A women's organization says recently published global rankings on gender equality shouldn't be ignored, but cautions not to put much credibility in them.
According to the World Economic Forum report, the United States ranks 62nd globally when it comes to the "gender gap" in health and survival. Meanwhile, the U.S. ranks 54th globally when it comes to the gender gap in political empowerment.
Charlotte Hays, director of cultural programs at the Independent Women's Forum, takes exception to the study. She points out that "political empowerment" was one of areas examined.
"It takes into consideration things like, Have we ever had a woman president?," she cites. "So [the implication is that] by electing Hillary Clinton we can probably change that number and get a better rating – but I would frankly not feel more empowered if she were president."

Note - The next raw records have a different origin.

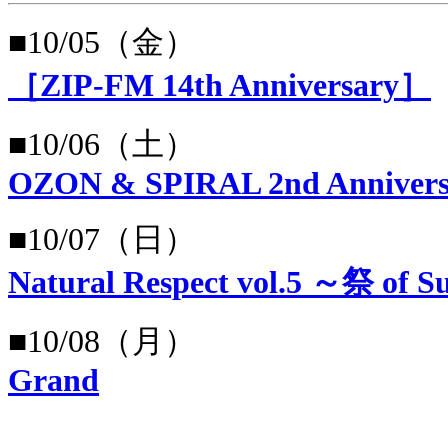
■10/05（金）
［ZIP-FM 14th Anniversary］
■10/06（土）
OZON & SPIRAL 2nd Annivers
■10/07（日）
Natural Respect vol.5 ～祭 of S
■10/08（月）
Grand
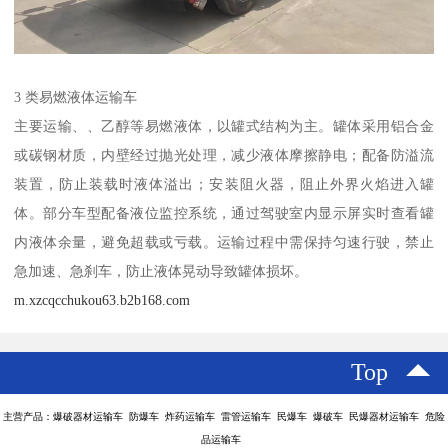
3 类易燃液体运输车​
主要运输、、乙醇等易燃液体，以罐式结构为主。罐体采用铝合金
或碳钢材质，内壁经过抛光处理，减少液体摩擦静电；配备防溢流
装置，防止装载时液体溢出；安装阻火器，阻止外界火焰进入罐
体。部分车型配备液位监控系统，通过驾驶室内显示屏实时查看罐
内液体余量，避免超载或亏载。运输过程中需保持匀速行驶，禁止
急加速、急刹车，防止液体晃动导致罐体损坏。​
m.xzcqcchukou63.b2b168.com
Top
主营产品：爆破器材运输车 防爆车 炸药运输车 雷管运输车 民爆车 爆破车 民爆器材运输车 危险
品运输车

Hays adds that it also measures ideological factors, such as the prevalence and use of contraception, which she says is high for the United States.
"It also measures mandatory paid vacations," she continues. "Now, most people who are employed in the U.S. get paid vacations, but since it's not mandatory and government-mandated, in this study it's a minus for us.
"So I would say that ... these figures really don't mean as much as they should. We shouldn't ignore them, but they don't mean as much as they say. For example, Iceland ranks high because it's had a female executive. Do you really want to move to Iceland, ladies?"
According to U.S. Census Bureau, women make up 50.8 percent of the U.S. population.
Wednesday, August 26 is Women's Equality Day in the United States. It commemorates the passage of the 19th Amendment to the U.S. Constitution, which granted women the right to vote.